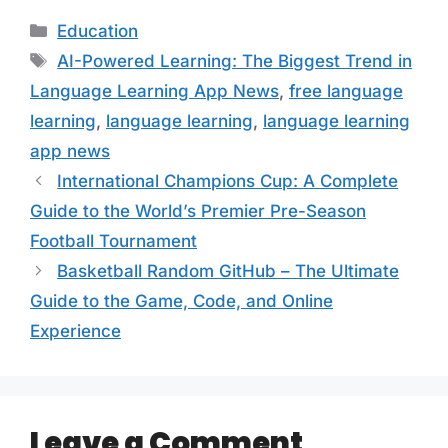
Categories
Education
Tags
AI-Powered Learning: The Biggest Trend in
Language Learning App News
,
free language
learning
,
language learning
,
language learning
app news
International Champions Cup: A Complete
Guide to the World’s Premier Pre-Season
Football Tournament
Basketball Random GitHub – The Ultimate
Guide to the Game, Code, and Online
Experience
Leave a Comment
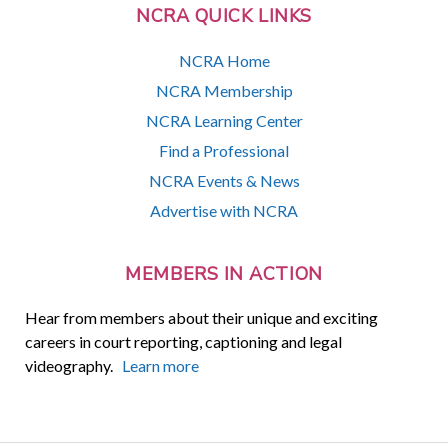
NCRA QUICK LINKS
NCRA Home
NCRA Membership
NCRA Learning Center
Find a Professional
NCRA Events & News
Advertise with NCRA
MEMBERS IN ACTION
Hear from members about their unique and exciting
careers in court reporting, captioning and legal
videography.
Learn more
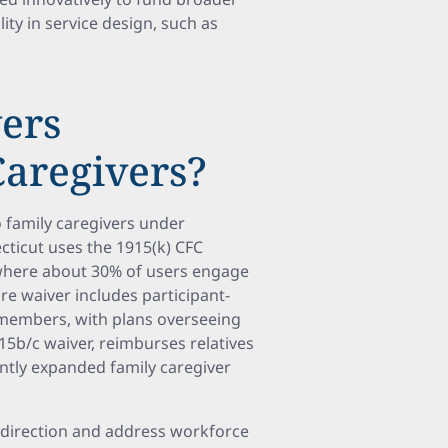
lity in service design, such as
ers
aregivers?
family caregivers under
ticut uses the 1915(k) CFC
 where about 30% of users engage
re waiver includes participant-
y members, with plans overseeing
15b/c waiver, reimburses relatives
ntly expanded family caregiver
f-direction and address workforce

************

PROBLEM TO WORK ON =
The answer must be every line of the records above that holds the word "with".

ANSWER TO THE PROBLEM =
Advertise with NCRA
y members, with plans overseeing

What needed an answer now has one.